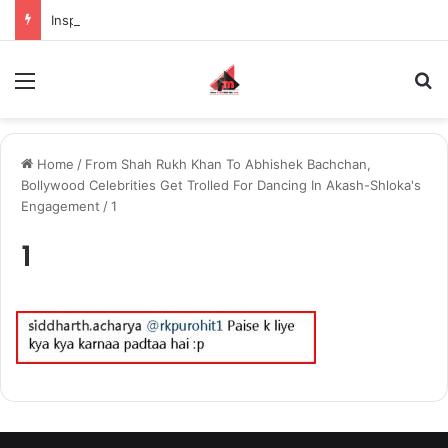
Inspiring the new-gen with her journey in fashion, meet Jaya Thakur.
Menu
S
Home
/
From Shah Rukh Khan To Abhishek Bachchan,
Bollywood Celebrities Get Trolled For Dancing In Akash-Shloka's
Engagement
/
1
1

TASK INSTRUCTIONS:
Please reproduce each entry above word for word and keep the pictures out of the copy.

ANSWER SPACE:
Inspiring the new-gen with her journey in fashion, meet Jaya Thakur.
Menu
S
Home
/
From Shah Rukh Khan To Abhishek Bachchan,
Bollywood Celebrities Get Trolled For Dancing In Akash-Shloka's
Engagement
/
1
1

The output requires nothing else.